Human and Animal Rights |
All research must have been carried out within an appropriate ethical framework. If there is suspicion that work has not taken place within an appropriate ethical framework, Editors will follow may reject the manuscript, and/or contact the author(s)’ ethics committee. On extraordinary cases, if the Editor has serious concerns about the ethics of a study, the manuscript may be rejected on ethical grounds, even if approval from an ethics committee has been obtained.
Research involving human subjects, human material, or human data, must have been performed in accordance with the Declaration of Helsinki and must have been approved by an appropriate ethics committee.
The submitted study has to be supported by the ethics/bioethics committee approval, or at least IRB (Institutional Research Board).
Authors reporting the use of a new procedure or tool in a clinical setting, for example as a technical advance or case report, must give a clear justification in the manuscript for why the new procedure or tool was deemed more appropriate than usual clinical practice to meet the patient’s clinical need (such justification is not required if the new procedure is already approved for clinical use at the authors’ institution). Authors will be expected to have obtained ethics committee approval and informed patient consent for any experimental use of a novel procedure or tool where a clear clinical advantage based on clinical need was not apparent before treatment.
Images related to individual participants are not allowed when allowing the individual identification.

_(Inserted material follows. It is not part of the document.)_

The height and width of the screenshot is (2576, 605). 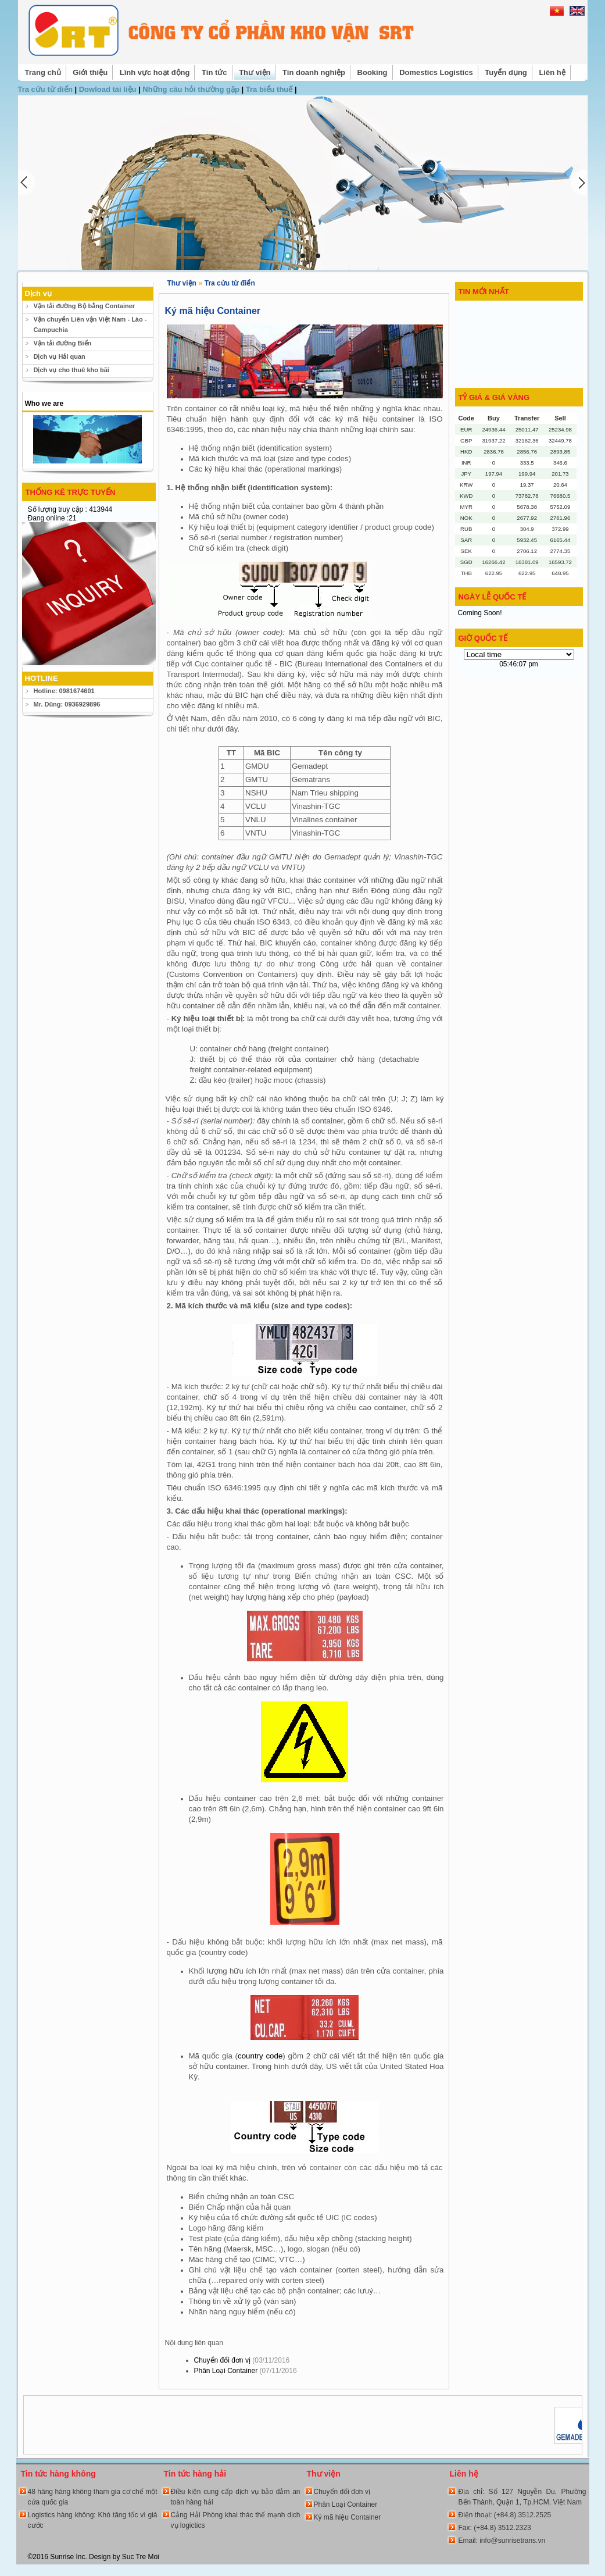 What do you see at coordinates (38, 293) in the screenshot?
I see `Dịch vụ` at bounding box center [38, 293].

Experimental research on vertebrates or any regulated invertebrates must comply with institutional, national, or international guidelines, and where available should have been approved by an appropriate ethics committee.

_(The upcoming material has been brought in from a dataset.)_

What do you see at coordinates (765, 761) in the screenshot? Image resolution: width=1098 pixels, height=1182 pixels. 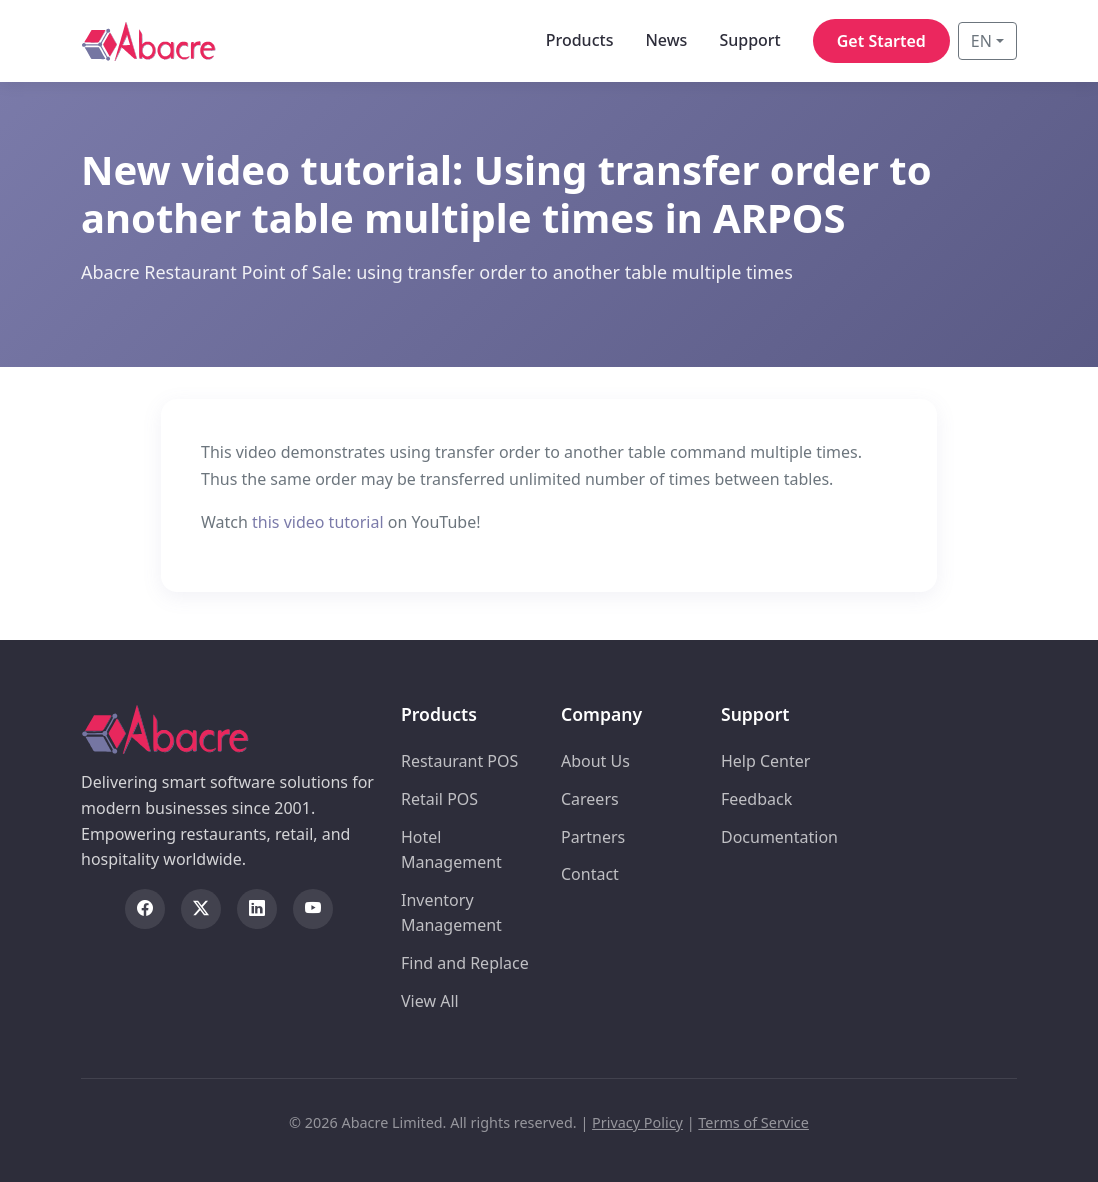 I see `Help Center` at bounding box center [765, 761].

A statement detailing compliance with relevant guidelines (e.g. the revised Animals (Scientific Procedures) Act 1986 in the UK and Directive 2010/63/EU in Europe) and/or ethical approval (including the name of the ethics committee and the reference number where appropriate) must be included in the manuscript. If a study has been granted an exemption from requiring ethics approval, this should also be detailed in the manuscript (including the name of the ethics committee that granted the exemption and the reasons for the exemption). The Editor will take into the account the animal welfare issues and reserves the right to reject a manuscript, especially if the research involves protocols that are inconsistent with commonly accepted norms of animal research. In rare cases, Editors may contact the ethics committee for further information.
Field studies and other non-experimental research on animals must comply with institutional, national, or international guidelines, and where available should have been approved by an appropriate ethics committee. A statement detailing compliance with relevant guidelines and/or appropriate permissions or licenses must be included in the manuscript.